病気が酷いと、酷く鬱陶しそうに苦しそうになる寵子の表情を知っていた。だから、顔色も良く、華やかな今日の表情は、元気の印で、嗣芙海は安心していた。いつも通り、嗣芙海は自慢の様に頬を染めながら彼女をエスコートして、
「僕のお姫さま」
と寵子に話しかけ、ウェイトレス達に笑われながら、一緒に寵子はけらけらと笑った。
二人でクスクスサラダと小さめのヒレカツを頼み、寵子は玄米ではなかったので、白いご飯を遠慮した。
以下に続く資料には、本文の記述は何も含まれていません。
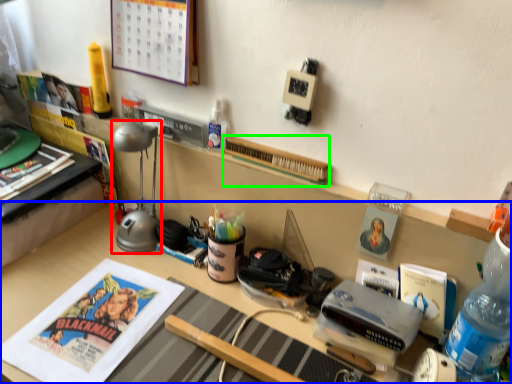 Question: Estimate the real-world distances between objects in this image. Which object is farther from table lamp (highlighted by a red box), desk (highlighted by a blue box) or book (highlighted by a green box)?

Choices:
 (A) desk
 (B) book

Answer: (B) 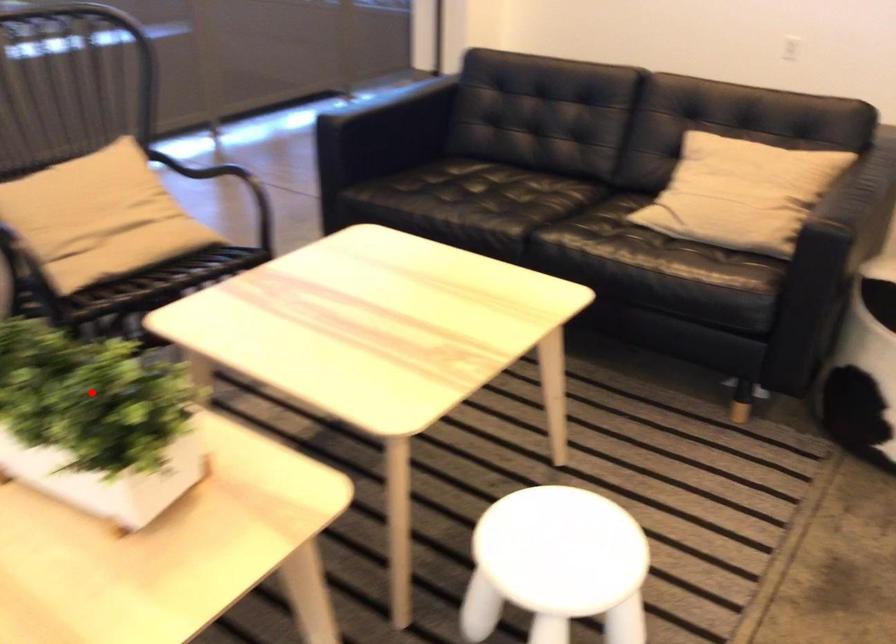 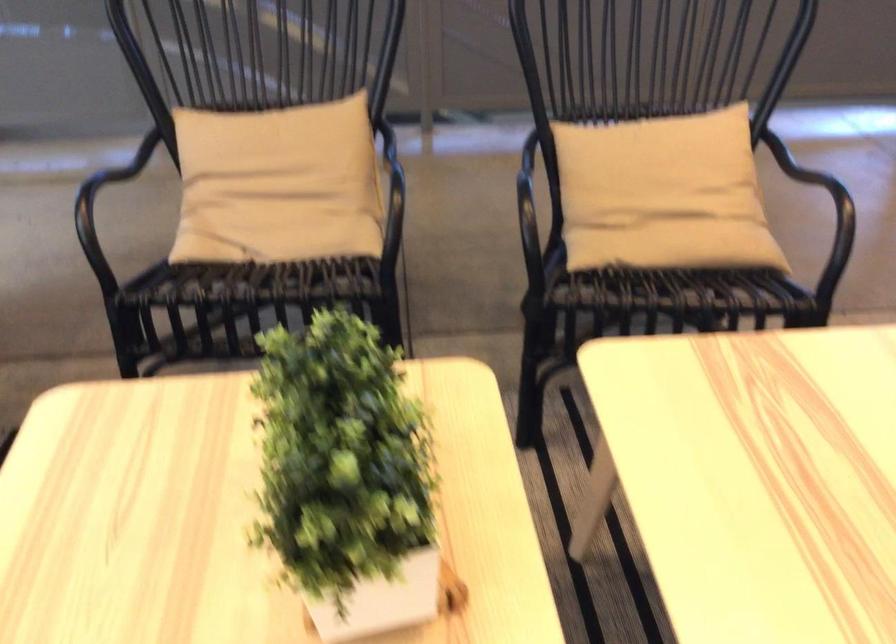 Locate, in the second image, the point that corresponds to the highlighted location in the first image.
嗣芙海は腹が空いていたので、白米を戴き、二人は満腹で病院の薬事課の薬局入り口に帰って、薬を受け取った。
車に乗ってから、自宅に帰る前に、寵子に許可を得て、ショッピングモールの中にある、ラヂオ屋第二号店に立ち寄った。もう店主の佐々木の義弟、林氏夫妻とも顔合わせ終了済だった。店によると、妻の佐々木の実妹、房子さんがにこやかに迎えてくれた。
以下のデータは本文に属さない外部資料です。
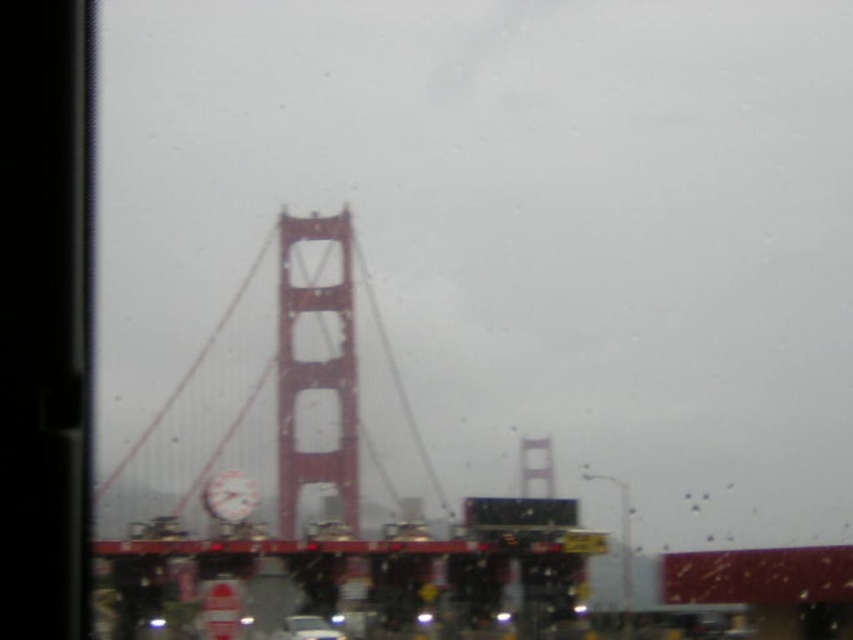 Based on the photo, you are driving a metallic silver car at center and want to take a photo of the metallic red suspension bridge at center. Since both are at the center, which direction should you move your car to get the bridge fully in frame?

The metallic red suspension bridge at center is to the right of the metallic silver car at center, so you should move your car to the left to get the bridge fully in frame.

Based on the photo, what object is located at the coordinates point (x=317, y=484) in the image?

The point (x=317, y=484) indicates the metallic red suspension bridge at center. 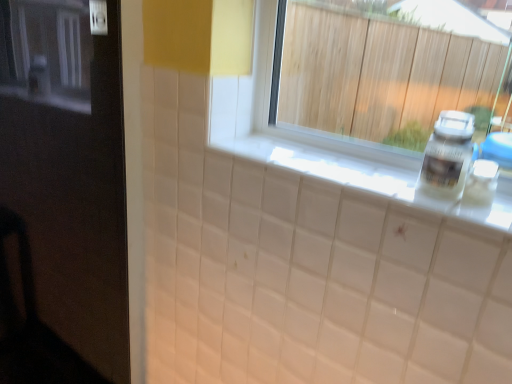 Question: In the image, is black glossy door at left positioned in front of or behind white glossy counter top at center?

Choices:
 (A) front
 (B) behind

Answer: (A)

Question: Visually, is black glossy door at left positioned to the left or to the right of white glossy counter top at center?

Choices:
 (A) left
 (B) right

Answer: (A)

Question: Considering the real-world distances, which object is closest to the black glossy door at left?

Choices:
 (A) white plastic bottle at right
 (B) white glossy counter top at center

Answer: (B)

Question: Which object is the closest to the white glossy counter top at center?

Choices:
 (A) black glossy door at left
 (B) white plastic bottle at right

Answer: (A)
房子夫人は、寵子とは初顔合わせだったが、寵子がにこやかに対応し、房子も明朗だったので、何ら問題なく挨拶が出来た。嗣芙海が実際に第二号店舗に来たのはこれが初めてであった。
第二号店舗の開店はまだだったが、一度自分で店を確認しに来たかった。店内は、引っ越し直後の様に製品の入った箱やPOPが店の中に散らばっていて、アルバイトの若い青年達が色々と運び込み、忙しく出入りしていた。開いて暫くは昔佐々木が作ったレジ機で対応するが、開発プロジェクトが終了したらきちんとPOS導入予定にする、と佐々木社長は説明していた。
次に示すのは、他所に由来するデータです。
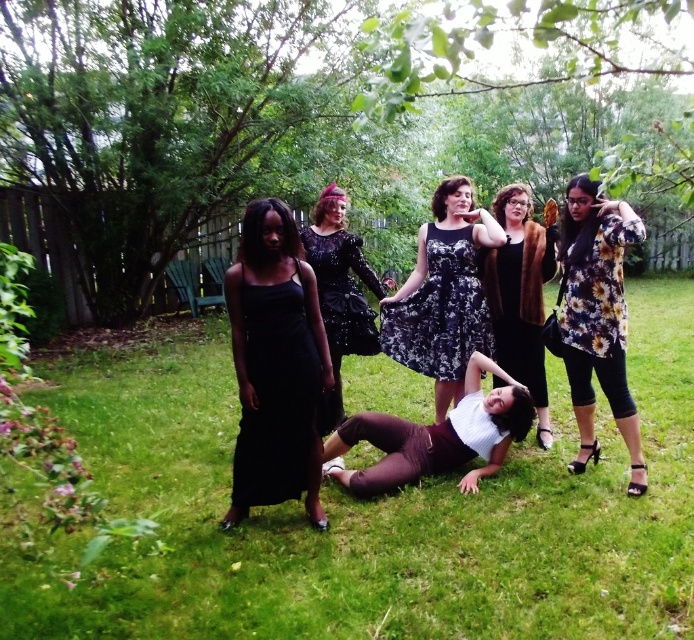 You are taking a photo of the group and want to focus on the floral print blouse at center and the floral fabric blouse at right. Which one is nearer to the camera?

The floral print blouse at center is closer to the viewer than the floral fabric blouse at right, so it is nearer to the camera.

You are a photographer planning to capture a closeup shot of the black sequined dress at center. Since you want to ensure the green grass at center is visible in the background, where should you position the dress relative to the grass?

The green grass at center is positioned on the right side of the black sequined dress at center, so to have the green grass at center visible in the background, you should position the dress to the left of the grass. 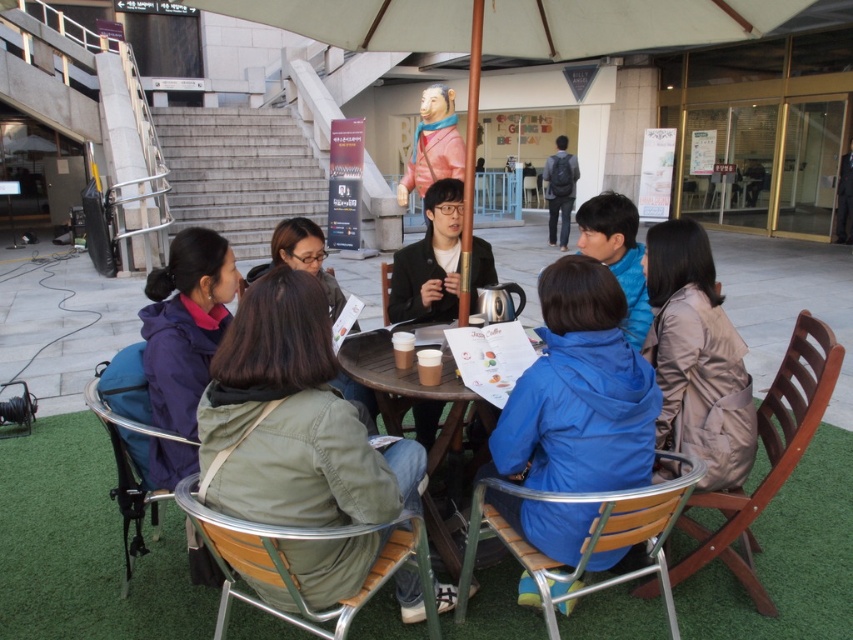 Can you confirm if green fabric chair at center is wider than wooden chair at center?

Correct, the width of green fabric chair at center exceeds that of wooden chair at center.

Is point (283, 563) positioned behind point (383, 280)?

No.

Does point (221, 632) come closer to viewer compared to point (383, 276)?

Yes, it is in front of point (383, 276).

Where is `green fabric chair at center`? green fabric chair at center is located at coordinates (287, 560).

Who is positioned more to the left, brown leather jacket at right or dark gray backpack at center?

brown leather jacket at right is more to the left.

Can you confirm if brown leather jacket at right is taller than dark gray backpack at center?

In fact, brown leather jacket at right may be shorter than dark gray backpack at center.

Which is behind, point (717, 291) or point (552, 172)?

The point (552, 172) is behind.

Locate an element on the screen. The width and height of the screenshot is (853, 640). brown leather jacket at right is located at coordinates (695, 356).

Is point (646, 496) positioned behind point (558, 164)?

No.

Is point (651, 492) in front of point (550, 179)?

That is True.

Find the location of a particular element. Image resolution: width=853 pixels, height=640 pixels. wooden chair at lower right is located at coordinates (587, 536). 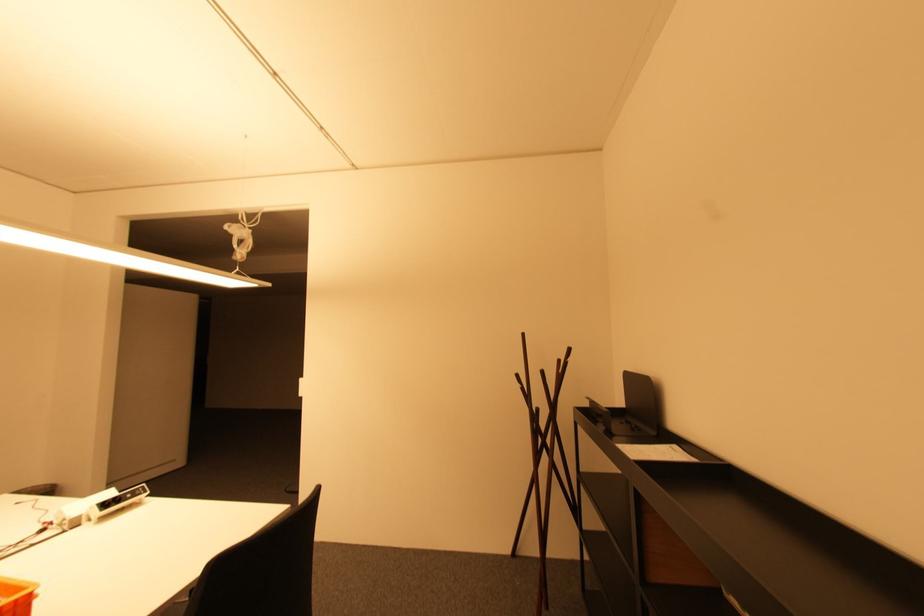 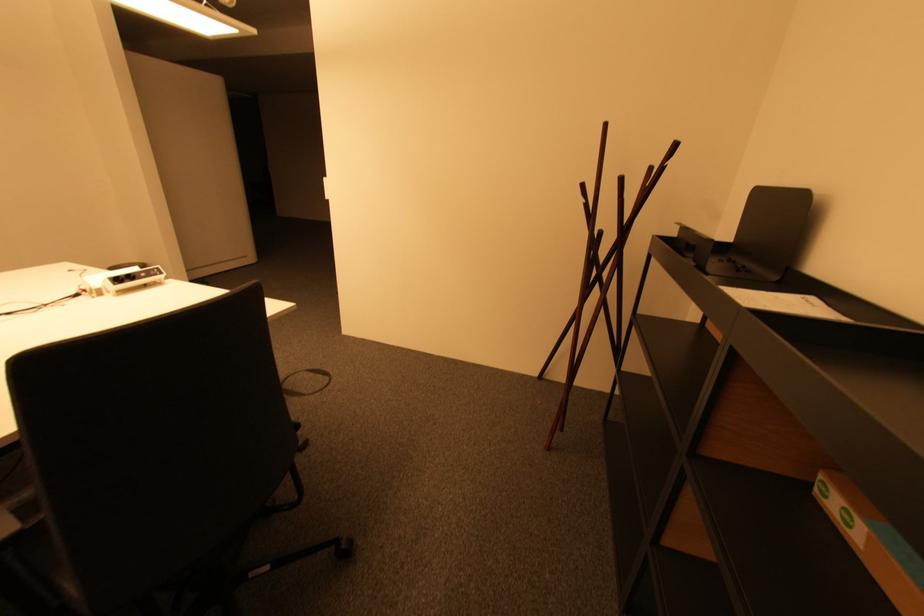 Question: The images are taken continuously from a first-person perspective. In which direction is your viewpoint rotating?

Choices:
 (A) Left
 (B) Right
 (C) Up
 (D) Down

Answer: (D)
店も結構なサイズで、そう簡単に潰れそうではなかった。
鳳の話では、佐々木は個人の商売をしてはいるが、商売が途中でつぶれる事はなく、将来性がある、と嗣芙海に話していた。
ITプロジェクトが途中で頓挫するのは、周囲の担当に酷い迷惑が懸る。大体の場合、この手のネットワークの小さ目な零細企業だと、予算や急場の金の手配が出来ずにつぶれるのが殆どだ。
この話が鳳から入った際、小売クラウドツールでコンサルとして興味はあるが、POS開発と言うと、精密で店舗経営に深く関連する装置となる為、時間が懸るだけでなく、金もかなり懸る、と一度断った。
が、鳳が佐々木の家族が後ろで予算についてはバックアップするし、佐々木社長の叔父が経営している市内の郵貯銀の資金援助も承認が得られた、と覚書を見せてくれて、一応銀行もバックアップしている、と説明した。
また、「家族ねぇ」と渋った嗣芙海に、鳳は、佐々木社長の実家が地元のかなりの土地成金である事、鳳のゴルフ場のオーナーで、鳳のコンサル会社のバックアップもしてくれている事、佐々木家はこの辺では何万反とある畑を売る事で金儲けをした事など説明し、佐々木社長を頓挫のプロジェクトで辱める事には絶対ならない、と嗣芙海を説得していた。
ショッピングモールのストアを巡ると、他店でも、大体が大小を問わず、POSを使って製品のバーコードを読み取り、POS装置がレシートと会計を実施していた。中にはセルフサービスで客が実際にPOSを使って読み込みもしており、寵子などは良く買い物に行くと経験するらしく、嗣芙海より上手にPOSを使って嗣芙海に過去、経験したPOS開発について話をしてくれた。
町の商店街で使うPOSだったら、精々小さなバーコードリーダーを手で持って使うと思っていた嗣芙海だったが、今では商店街の店であろうと、クラウドネットワークでPOS機能を付けた装置が使われていたのだ、と時代遅れな発見をして、嗣芙海は我ながら呆れたりした。
自宅に帰ってから、寵子がシャワーを浴びてる間に嗣芙海は三条に電話し、実際に訪ねてきたラヂオ屋第二号店の印象を話し、小売業におけるPOSの展開についていろいろリサーチして社長と話せるように設計についても考えろ、と指示した。
寵子が実際には過去に数件、POS開発を以前PMOとして対応しており、知識も多少持っていた事が、非常に助けになると思った。
「やっぱりあなたは俺のミューズだ」
口に出して言っていた、と気が付いたのは、シャワーから上がった寵子が
奥から
「え?何か仰いました?」
と訊いて来たからだった。
「何でもないよ」
とにこやかに言って、自分もすぐにシャワーを浴び、二人で冷たいものを呑みながら、次の佐々木のプロジェクトについて、嗣芙海は詳細を寵子に話して聴かせた。ダイニングエリアの窓のカーテンを開いて、外景を見ながら、寵子は嗣芙海の話を黙って聴いていた。